In riferimento ai mancati tamponi e al mancato tracciamento delle persone transitate nell’ospedale e in pronto soccorso, la nostra testata aveva da subito raccolto diverse testimonianze anche dei parenti dei primi positivi, in particolare Ernesto Ravelli e Alfredo Criserà. Non ricevettero il tampone neppure i parenti degli altri pazienti che si trovavano nel reparto di Medicina (dove c’erano i primi pazienti contagiati) e neppure tutto il personale che poi si ammalò in gran parte. I dipendenti della ASST Bergamo Est morti per Covid furono 4, due lavoravano ad Alzano Lombardo.

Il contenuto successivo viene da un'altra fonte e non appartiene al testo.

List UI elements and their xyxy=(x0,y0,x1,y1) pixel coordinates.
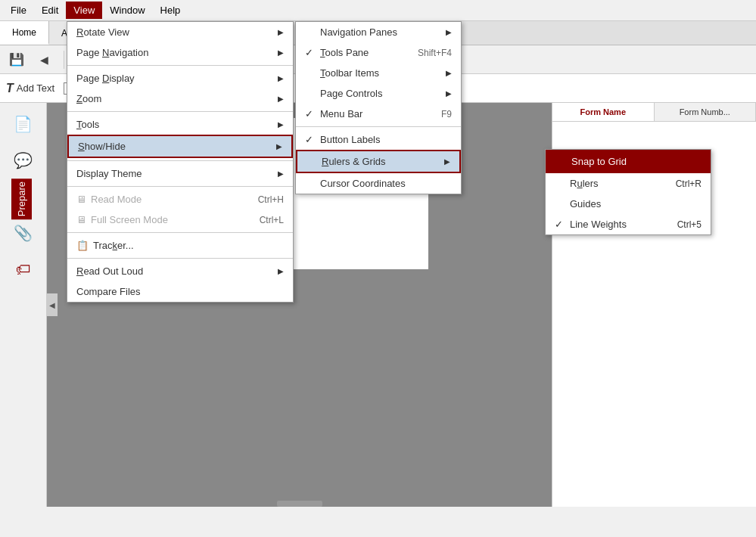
rulers-label: Rulers xyxy=(570,178,599,189)
read-mode-label: 🖥Read Mode xyxy=(76,194,142,205)
read-out-loud-label: Read Out Loud xyxy=(76,265,143,277)
showhide-cursor-coordinates[interactable]: Cursor Coordinates xyxy=(296,173,461,194)
tools-label: Tools xyxy=(76,119,99,130)
line-weights-check: ✓ xyxy=(555,219,567,230)
view-menu-page-navigation[interactable]: Page Navigation ▶ xyxy=(67,42,293,63)
compare-files-label: Compare Files xyxy=(76,286,141,297)
view-menu-display-theme[interactable]: Display Theme ▶ xyxy=(67,163,293,184)
back-icon[interactable]: ◀ xyxy=(33,49,54,70)
page-controls-label: Page Controls xyxy=(320,88,382,99)
view-menu-read-out-loud[interactable]: Read Out Loud ▶ xyxy=(67,261,293,281)
tools-arrow: ▶ xyxy=(278,120,284,129)
menu-file[interactable]: File xyxy=(3,2,34,19)
snap-to-grid-label: Snap to Grid xyxy=(571,156,627,167)
showhide-page-controls[interactable]: Page Controls ▶ xyxy=(296,83,461,104)
view-menu-tools[interactable]: Tools ▶ xyxy=(67,114,293,135)
line-weights-label: Line Weights xyxy=(570,219,627,230)
showhide-menu-bar[interactable]: ✓ Menu Bar F9 xyxy=(296,104,461,124)
rotate-view-arrow: ▶ xyxy=(278,28,284,36)
nav-panes-arrow: ▶ xyxy=(446,28,452,36)
tools-pane-check: ✓ xyxy=(305,47,317,58)
separator-b xyxy=(67,111,293,112)
rulers-grids-submenu: Snap to Grid Rulers Ctrl+R Guides ✓ Line… xyxy=(545,149,711,235)
view-menu-full-screen: 🖥Full Screen Mode Ctrl+L xyxy=(67,210,293,230)
rulers-snap-to-grid[interactable]: Snap to Grid xyxy=(546,150,711,173)
page-controls-arrow: ▶ xyxy=(446,89,452,98)
zoom-arrow: ▶ xyxy=(278,95,284,103)
rulers-rulers[interactable]: Rulers Ctrl+R xyxy=(546,173,711,194)
sidebar-paperclip-icon[interactable]: 📎 xyxy=(8,218,39,248)
menu-help[interactable]: Help xyxy=(153,2,188,19)
menu-bar-shortcut: F9 xyxy=(441,109,452,120)
view-menu-read-mode: 🖥Read Mode Ctrl+H xyxy=(67,189,293,210)
showhide-sep-1 xyxy=(296,126,461,127)
view-menu-rotate-view[interactable]: Rotate View ▶ xyxy=(67,22,293,42)
menu-view[interactable]: View xyxy=(66,2,102,19)
sidebar-tag-icon[interactable]: 🏷 xyxy=(8,254,39,284)
menu-bar-label: Menu Bar xyxy=(320,108,362,120)
view-menu-show-hide[interactable]: Show/Hide ▶ xyxy=(67,135,293,158)
tools-pane-label: Tools Pane xyxy=(320,47,369,58)
left-sidebar: 📄 💬 🔖 📎 🏷 Prepare xyxy=(0,103,47,507)
separator-a xyxy=(67,65,293,66)
menu-bar-check: ✓ xyxy=(305,108,317,120)
tracker-icon: 📋 xyxy=(76,240,89,251)
line-weights-shortcut: Ctrl+5 xyxy=(677,219,702,230)
sidebar-comment-icon[interactable]: 💬 xyxy=(8,145,39,175)
showhide-rulers-grids[interactable]: Rulers & Grids ▶ xyxy=(296,150,461,173)
right-panel-content xyxy=(552,122,756,134)
page-display-label: Page Display xyxy=(76,73,135,84)
cursor-coords-label: Cursor Coordinates xyxy=(320,178,406,189)
add-text-label: Add Text xyxy=(17,82,54,94)
tracker-label: 📋Tracker... xyxy=(76,240,134,251)
full-screen-icon: 🖥 xyxy=(76,214,86,225)
toolbar-items-label: Toolbar Items xyxy=(320,67,379,79)
view-menu-zoom[interactable]: Zoom ▶ xyxy=(67,88,293,109)
menu-window[interactable]: Window xyxy=(102,2,152,19)
read-out-loud-arrow: ▶ xyxy=(278,267,284,275)
menu-edit[interactable]: Edit xyxy=(34,2,66,19)
button-labels-check: ✓ xyxy=(305,134,317,145)
view-menu-compare-files[interactable]: Compare Files xyxy=(67,281,293,302)
page-navigation-arrow: ▶ xyxy=(278,48,284,57)
view-menu-tracker[interactable]: 📋Tracker... xyxy=(67,235,293,256)
toolbar-items-arrow: ▶ xyxy=(446,69,452,77)
show-hide-label: Show/Hide xyxy=(78,141,126,152)
page-navigation-label: Page Navigation xyxy=(76,47,148,58)
right-panel-form-num-tab[interactable]: Form Numb... xyxy=(655,103,757,121)
showhide-submenu: Navigation Panes ▶ ✓ Tools Pane Shift+F4… xyxy=(295,21,462,194)
showhide-tools-pane[interactable]: ✓ Tools Pane Shift+F4 xyxy=(296,42,461,63)
rotate-view-label: Rotate View xyxy=(76,26,129,38)
right-panel-form-name-tab[interactable]: Form Name xyxy=(552,103,655,121)
prepare-label: Prepare xyxy=(11,178,32,219)
tab-home[interactable]: Home xyxy=(0,21,49,45)
rulers-grids-arrow: ▶ xyxy=(444,157,450,166)
separator-e xyxy=(67,232,293,233)
view-menu-page-display[interactable]: Page Display ▶ xyxy=(67,68,293,88)
tools-pane-shortcut: Shift+F4 xyxy=(418,48,452,58)
zoom-label: Zoom xyxy=(76,93,101,104)
add-text-icon: T xyxy=(6,82,14,95)
separator-c xyxy=(67,160,293,161)
rulers-guides[interactable]: Guides xyxy=(546,194,711,214)
button-labels-label: Button Labels xyxy=(320,134,381,145)
menu-bar: File Edit View Window Help xyxy=(0,0,756,21)
full-screen-shortcut: Ctrl+L xyxy=(260,215,284,225)
read-mode-shortcut: Ctrl+H xyxy=(258,194,284,205)
sidebar-pages-icon[interactable]: 📄 xyxy=(8,109,39,139)
separator-1 xyxy=(64,51,64,69)
showhide-button-labels[interactable]: ✓ Button Labels xyxy=(296,129,461,150)
showhide-toolbar-items[interactable]: Toolbar Items ▶ xyxy=(296,63,461,83)
display-theme-arrow: ▶ xyxy=(278,169,284,178)
showhide-navigation-panes[interactable]: Navigation Panes ▶ xyxy=(296,22,461,42)
display-theme-label: Display Theme xyxy=(76,168,142,179)
add-text-tool[interactable]: T Add Text xyxy=(6,82,54,95)
rulers-line-weights[interactable]: ✓ Line Weights Ctrl+5 xyxy=(546,214,711,234)
page-display-arrow: ▶ xyxy=(278,74,284,82)
separator-f xyxy=(67,258,293,259)
nav-panes-label: Navigation Panes xyxy=(320,26,397,38)
full-screen-label: 🖥Full Screen Mode xyxy=(76,214,168,225)
rulers-grids-label: Rulers & Grids xyxy=(322,156,386,167)
save-icon[interactable]: 💾 xyxy=(6,49,27,70)
collapse-button[interactable]: ◀ xyxy=(47,293,58,316)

Le nostre testimonianze sui mancati tamponi
Vi proponiamo qui alcuni degli articoli di quei mesi.
I documenti che attestano la mancanza dei tamponi
A confermare la mancanza dei tamponi e dunque l’impossibilità di uno screening completo, alcuni documenti recuperati dalla giornalista Francesca Nava. La stessa Nava aveva intervistato il direttore medico dell’ospedale di Alzano Lombardo, il dottor Giuseppe Marzulli, lo stesso che aveva implorato la chiusura il 25 febbraio – restando inascoltato -. Marzulli aveva dichiarato che quella domenica ad Alzano c’erano 10 tamponi (intervista contenuta nel libro IL FOCOLAIO). I primi due tamponi vennero fatti la notte del 22 febbraio “disubbidendo” alle indicazioni ministeriali che prendevano contatti con la Cina. Il terzo venne fatto domenica 23 a ad un paziente sospetto arrivato in pronto soccorso.
La Regione non li inviò ad Alzano
Ma i tamponi necessari non arrivarono neanche nei giorni successivi perché la Regione non li inviò ad Alzano Lombardo, come documentato attraverso la fornitura del 24 febbraio. Il documento è stato pubblicato sabato 24 ottobre sul quotidiano DOMANI.
Per comprendere più a fondo la questione bisogna precisare che da lunedì 24 febbraio la Regione centralizzò l’acquisto dei tamponi mentre fino al venerdì 21 febbraio ogni azienda ospedaliera acquistava i tamponi per proprio conto. Quindi l’ASST Bergamo Est, seppur consapevole della grave situazione, non poteva acquistarsi i tamponi.
Francesca Nava ha recuperato l’ordine di un milione e mezzo di tamponi di ARIA, la società di acquisti della Regione Lombardia. Nel documento viene indicata la priorità di destinazione dei primi tamponi, lì dove c’erano i primi focolai: 5mila presso IRCCS San Matteo di Pavia con consegna martedì 25 febbraio 2020; 5mila presso Asst (l’azienda sanitaria) di Cremona, con medesimo giorno di consegna. E nessuna consegna ad Alzano, o a Seriate, perché secondo la Regionequell’ospedale era sotto controllo. Così infatti aveva detto l’assessore Gallera il 25 febbraio “è presto per parlare di focolaio ad Alzano e Nembro”.
50 tamponi ma ne servivano 600
Furono dunque solo 100 i tamponi che arrivarono a Seriate nei giorni successivi (50 vennero dati ad Alzano), concessi da da Pavia, ma ne sarebbero serviti almeno 600 per fare uno screening completo del personale e dei pazienti, come fatto all’ospedale di Codogno e a quello di Schiavonia, dove vennero fatti tamponi a tutti. In Val Seriana invece il virus fu lasciato libero di circolare e il resto purtroppo è storia.